Each loop iteration will use a different "shadow" register, until the instruction retire.

As for speculative execution, or as some of you are coining it speculative OOO (I have never heard of someone calling it that), or simply brand prediction, I’ve never heard of someone calling speculative execution speculative OOO my bad.

With that in mind yes modern x86 machines are capable of software pipelining, but it is done at the compiler level not at the machine level, which is the case with EPIC. It’s noticeably more efficient to be done on EPIC than x86, based on x86’s register limits as apposed to EPIC’s.

It also should be noted that software pipelining is quite difficult to implement on x86 and is nearly all cases is faster and much easier to do a straight forward loop, or use Duff's technique to do your loop unrolling which is easier and quite a bit simpler.

Why are you bringing the Tomasulo's algorithm into the argument, I quite aware that it gave birth to out-of-order execution processors? You look that up on Wiki to make me look stupid?
 
Sure. Directly from Intel's marketing material. How many such cases you meet in real world?

Where else am I going to get assembly, I don't have any code on hand that is compiled with EPIC, and x86 in mind, I have Trimaran but no assembler. But the example is compareing simple branches, will generally go right on over to complex branches.


But predication wastes power, because for sure half of the work that it's doing will be wasted.
Also, this works fine only for short pipelines (or simple branches), because if you meet other branches before you've resolved the first, then the number of parallel paths increases exponentially and then you can't apply predication.

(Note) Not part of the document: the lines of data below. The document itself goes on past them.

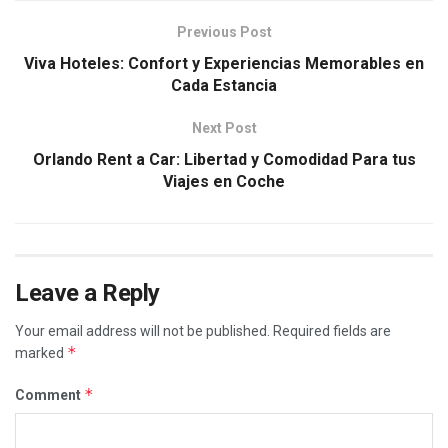
Previous Post
Viva Hoteles: Confort y Experiencias Memorables en
Cada Estancia
Next Post
Orlando Rent a Car: Libertad y Comodidad Para tus
Viajes en Coche
Leave a Reply
Your email address will not be published.
Required fields are
*
marked
*
Comment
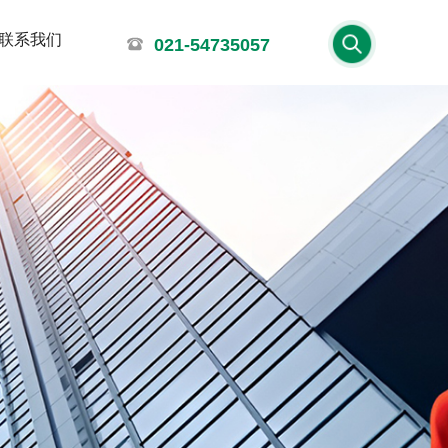
联系我们
021-54735057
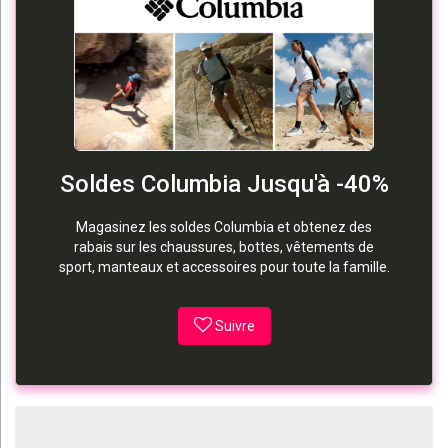
Soldes Columbia Jusqu'à -40%
Magasinez les soldes Columbia et obtenez des
rabais sur les chaussures, bottes, vêtements de
sport, manteaux et accessoires pour toute la famille.
Suivre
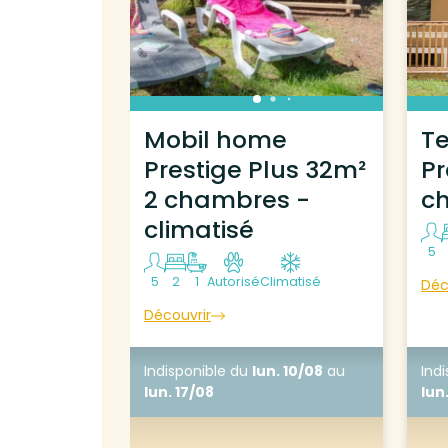
Mobil home
T
Prestige Plus 32m²
Pr
2 chambres -
c
climatisé
5
5
2
1
Autorisé
Climatisé
Déc
Découvrir
Indisponible
du
lun. 10/08
au
Ind
lun. 17/08
lun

Predication is done at assembly.
 
Predication means executing both ends of the branch in parallel, then discarding the wrong one.
This means, that half of the execution resources are wasting power for nothing.
ONLINE.
 
With speculative OOO, overlapping loop execution is standard.

You'll have to show me when that changed from theory to silicon, as well you'll have to show me a x86 machine that can do overlapping loop execution, without hardlocking.
Well, a K7 can do that (and K8 and Core 2).
Perhaps even a humble Pentium 2.
With register renaming, thanks to Tomasulo's algorithm, and speculative execution (the branch will be correctly predicted as taken except the first and last time).
Each loop iteration will use a different "shadow" register, until the instruction retire.

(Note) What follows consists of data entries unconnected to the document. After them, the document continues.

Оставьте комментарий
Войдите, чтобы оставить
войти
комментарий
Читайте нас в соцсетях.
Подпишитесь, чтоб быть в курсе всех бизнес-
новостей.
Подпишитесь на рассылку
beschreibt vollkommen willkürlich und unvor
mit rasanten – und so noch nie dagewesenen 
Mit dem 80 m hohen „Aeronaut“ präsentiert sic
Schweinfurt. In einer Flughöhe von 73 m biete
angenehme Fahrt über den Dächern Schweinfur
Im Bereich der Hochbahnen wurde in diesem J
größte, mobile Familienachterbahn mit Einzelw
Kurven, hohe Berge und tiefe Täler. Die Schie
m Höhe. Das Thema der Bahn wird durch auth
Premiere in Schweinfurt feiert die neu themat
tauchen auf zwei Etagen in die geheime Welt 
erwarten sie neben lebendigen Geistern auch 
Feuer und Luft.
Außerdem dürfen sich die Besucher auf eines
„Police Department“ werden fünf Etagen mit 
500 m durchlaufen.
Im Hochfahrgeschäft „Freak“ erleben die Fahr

As for speculative execution, or as some of you are coining it speculative OOO (I have never heard of someone calling it that), or simply brand prediction, I’ve never heard of someone calling speculative execution speculative OOO my bad.

With that in mind yes modern x86 machines are capable of software pipelining, but it is done at the compiler level not at the machine level, which is the case with EPIC. It’s noticeably more efficient to be done on EPIC than x86, based on x86’s register limits as apposed to EPIC’s.

It also should be noted that software pipelining is quite difficult to implement on x86 and is nearly all cases is faster and much easier to do a straight forward loop, or use Duff's technique to do your loop unrolling which is easier and quite a bit simpler.

Why are you bringing the Tomasulo's algorithm into the argument, I quite aware that it gave birth to out-of-order execution processors? You look that up on Wiki to make me look stupid?
Nope, OOO execution existed before Tomasulo's algorithm was invented, and it was based on a simpler algorithm, called Scoreboarding.
Tomasulo's algorithm allows dynamic loop unrolling at HW level, that's why i mentioned it.
And if i find the time i might provide an example of this, but not tonight though (yes it's night here :) ).
And no, i didn't look it up in a Wiki, since i'm teaching it in a course on computer architecture in a college.. :)
Did you mention me lookin it up in a Wiki to make me look stupid? 😉
 
Predication means executing both ends of the branch in parallel, then discarding the wrong one.
This means, that half of the execution resources are wasting power for nothing.
ONLINE.

Yes I know what the compiler is creating for execution, but in the end it is faster than executing a complete branch.